Aku memandang foto-foto Idol favoritku, ternyata masih aman dan damai di tempatnya. "Hehe, cuci muka doang." jawabku cengengesan.

"MANDI LAGI! KALO NGGAK, MAMA BENERAN BAKAR SEMUANYA!" keluar sudah suara merdu mamaku yang mengalahkan toa Mesjid.

"SIAP YANG MULIA!" Aku langsung masuk lagi ke kamar mandi dan mulai mandi dengan benar, takut kalo Mamaku ngamuk lagi.

.

.

.

.

.

Pas jam Delapan malam, Aku sudah siap dengan Dress merah selututku, wajahku yang sudah cantik dari lahir (jangan iri, ya!) Berkilauan penuh riasan yang membuatku terlihat 10 tahun lebih muda! Asekkk.

Aku terus memandang pantulan diriku di cermin, memutar dan berjinjit sambil melihat high heels merahku, sepadan dengan Dress yang Aku kenakan.

Aku sangat cantik, tapi kenapa Aku selalu di tinggalkan? Hiks.

"Sayang, cepat berangkat. Udah di tungguin tuh," kata Mama sambil menarik pelan tanganku keluar dari kamar.

HAH? DI TUNGGUIN, SAMA SIAPA?

APAKAH PANGERAN BERKUDA PUTIH YANG SELAMA INI AKU TUNGGU SUDAH DATANG?! OH ME GAT!

"Loh, di jemput siapa, Mah?" tanyaku penasaran.

"Udah, masuk gih. Nanti juga Kamu tau." jawab Mama seraya mendorongku untuk masuk kemobil yang sudah di bukakan pintu oleh Pak Sopir.

Waktu Aku masuk, seorang Laki-laki turun dari mobil yang sama denganku, dan menghampiri Mama. Aku tidak tau apa yang sedang mereka obrolkan, karena jendela dan pintu mobilnya sudah tertutup.

Aku terus memperhatikan punggung Laki-laki itu dari belakang. Tak lama dia berjalan dan memutar masuk kedalam mobil.

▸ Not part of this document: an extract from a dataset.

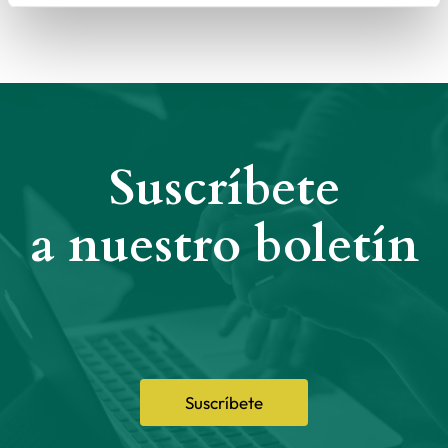
Suscríbete
a nuestro boletín
Suscríbete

"Maaf sudah menunggu lama." ucapnya.

Aku melongo, siapa dia?

Ganteng banget, haha.

"Oh, iya. Gak apa-apa," jawabku singkat.

Sepanjang perjalanan dia hanya diam, berbeda denganku yang curhat pada Pak Sopir.

"Aneh kan, Pak? Saya kurang apa coba? Cantik, pasti. Sexy, Iya. Nyari uang sendiri, bisa. Masa Saya udah di tinggalin sampe tiga kali! Coba Bapak bayangin!" kataku menggebu-gebu.

Bapak Sopir ikut mengebu-gebu, "Bener tuh, Neng! Aneh banget yaa? Padahal Neng-nya udah sempurna banget. Kok bisa-bisanya di tinggalin!"

Aku mengangguk-anggukan kepala merasa di bela sama Pak Sopir. "Iya kan, Pak! Memang gak tau diri mereka tuh!"

"Bener, Neng! Semoga Neng-nya dapat cowok yang jauh lebih baik kedepannya!" kata Pak Sopir.

"Semoga aja, terimakasih Pak doanya!" jawabku meng-Aminkan doa Pak Sopir.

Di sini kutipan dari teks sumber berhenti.